Pola tanam cabai dengan jagung juga dilakukan di Desa Kibang, Kecamatan Metro Kibang, Kabupaten Lampung Timur. Klompok tani Harapan Jaya dan Kelompok tani Jaya Abadi yang diketuai Tukiran. Dia mencoba pola tanam tumpangsari cabai – jagung.
“Tanaman jagung ditanam terlebih dahulu, kemudian setelah dua bulan baru ditanam cabai di sela-sela tanaman jagung,” jelas dia.
Tukiran optimis setelah satu bulan kemudian jagung akan panen. Setelah jagung dipanen, batang jagung dibiarkan setinggi 1-1.5 m.” Nantinya difungsikan sebagai ajir tanaman cabai,” pungkasnya.
*Tumpang Sari Cabai – Jagung Menguntungkan dan Harus Disebarluaskan
Kepala UPTD BPTPH Provinsi Jawa Tengah, Herawati Prarastyani menceritakan tentang keuntungan tumpang sari cabai – jagung tersebut. Menurut Herawati, dengan tumpangsari cabai-jagung, biaya pengolahan tanah yang relatif dapat ditekan karena sudah dilakukan di awal penanaman jagung dan masih dapat digunakan untuk pertanaman cabai.
“Petani tidak perlu membeli mulsa plastik karena jerami dan daun serta sisa bagian tanaman jagung yang dipanen dapat digunakan sebagai mulsa dan pupuk untuk pertanaman cabai. Selain itu, biaya untuk pembelian ajir juga tidak ada, karena sudah memakai batang tanaman jagung,” ujar Hera.
Hera menambahkan bahwa petani umumnya lebih senang menggunakan varietas jagung dengan batang yang kuat.
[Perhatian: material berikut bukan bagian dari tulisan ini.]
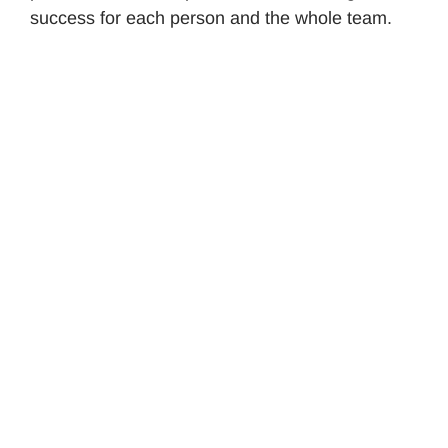
success for each person and the whole team.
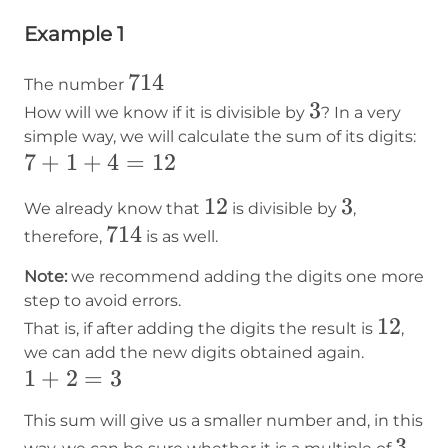
Example 1
714
714
The number
3
3
How will we know if it is divisible by
? In a very
simple way, we will calculate the sum of its digits:
7+1+4=12
7
+
1
+
4
=
12
12
12
3
3
We already know that
is divisible by
,
714
714
therefore,
is as well.
Note:
we recommend adding the digits one more
step to avoid errors.
12
12
That is, if after adding the digits the result is
,
we can add the new digits obtained again.
1+2=3
1
+
2
=
3
This sum will give us a smaller number and, in this
3
3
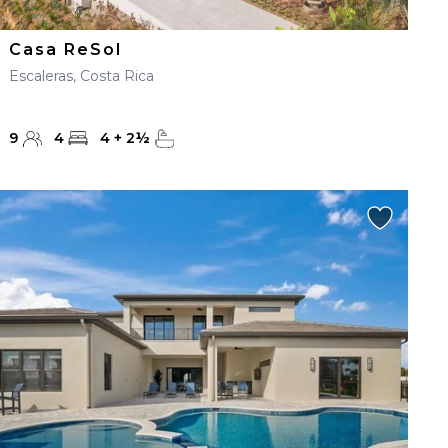
Casa ReSol
Escaleras, Costa Rica
9
4
4
+
2
½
“Lebih tahan kekeringan pada musim kemarau sehingga mengurangi biaya pengairan,” lanjutnya.
Senada, Direktur Perlindungan Hortikultura, Sri Wijayanti Yusuf mengungkapkan dalam budidaya pengelolaan OPT harus dilakukan berdasarkan prinsip PHT. Sarana dan bahan pengendali yang digunakan juga harus ramah lingkungan.
“Harapannya, kita dapat mengurangi penggunaan pestisida kimia sintetik,” jelas dia.
Sri menambahkan, pengalaman dari petani yang sudah sukses menerapkan tumpangsari cabai – jagung ini, harus disampaikan dan ditularkan ke kelompok tani lainnya.